Whether users are aware of this clause in Netflix’s terms of service or not, sharing passwords has become a practice “as endemic to the Netflix experience as having your favorite show canceled two seasons in” (Wired). According to ABC News “approximately one-third of subscribers to services like Netflix share their password with someone outside their household.”
This weekend’s test signals a shift in Netflix’s previous attitude toward the password-sharing phenomena. In 2016, Netflix CEO Reed Hastings was quoted saying “password sharing is something you have to learn to live with” (CBS News). Netflix’s Chief Product Officer, Greg Peters, echoed Hasting’s sentiments in 2019, by saying “we’ve got no big plans to announce at this point in time in terms of doing something differently there” (ABC News).

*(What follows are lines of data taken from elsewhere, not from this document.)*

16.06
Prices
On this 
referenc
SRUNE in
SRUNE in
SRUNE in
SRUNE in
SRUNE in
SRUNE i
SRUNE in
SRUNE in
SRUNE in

However, according to Bloomberg, a coalition of streaming heads from networks such as Netflix, HBO, Amazon and Disney+ formed in late 2019 to address “ways to limit shared passwords, like text codes and required periodic password changes.” The two-step authentication process rolled out as a test among select Netflix users over the weekend proved one of the first instances in which a streaming service put one of these strategies into action.

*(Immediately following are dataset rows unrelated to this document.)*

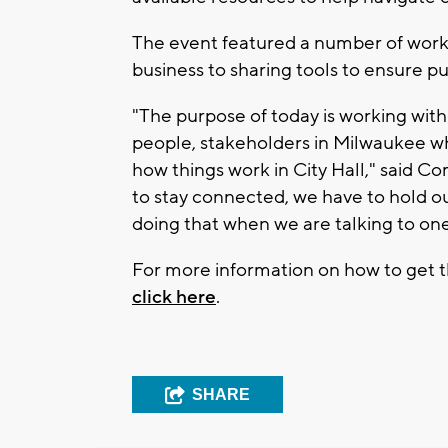
The event featured a number of works
business to sharing tools to ensure p
"The purpose of today is working wi
people, stakeholders in Milwaukee w
how things work in City Hall," said 
to stay connected, we have to hold ou
doing that when we are talking to one
For more information on how to get th
click here
.
SHARE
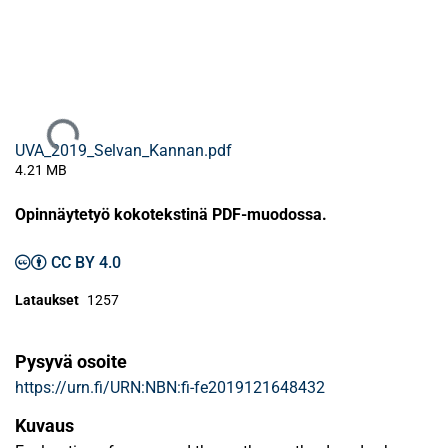
Ladataan...
UVA_2019_Selvan_Kannan.pdf
4.21 MB
Opinnäytetyö kokotekstinä PDF-muodossa.
CC BY 4.0
Lataukset
1257
Pysyvä osoite
https://urn.fi/URN:NBN:fi-fe2019121648432
Kuvaus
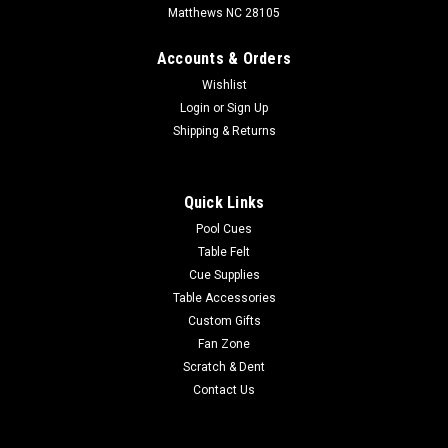
Matthews NC 28105
Accounts & Orders
Wishlist
Login
or
Sign Up
Shipping & Returns
Quick Links
Pool Cues
Table Felt
Cue Supplies
Table Accessories
Custom Gifts
Fan Zone
Scratch & Dent
Contact Us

The Washington Post cited Netflix’s growing subscriber base as financial incentive to crack down on password sharing, with the streamer exceeding 200 million subscribers. As streaming becomes an increasingly saturated marketplace, whose most recent entry includes CBS All Access’ rebranded streamer Paramount+, competition from other networks may have likewise motivated Netflix’s recent test. However, The Washington Post points out that the risk in rolling out this strategy on a larger scale is that “it might drive others to simply give up on Netflix and turn to one of the other myriad streaming options.”
In reporting on Netflix’s recent roll-out, ABC News was unable to obtain an exact number from Netflix in terms of how many subscribers received this warning on password sharing. “For now, at least,” The Washington Post concludes “the test seems to be limited and no one is in imminent danger of losing their entertainment access.”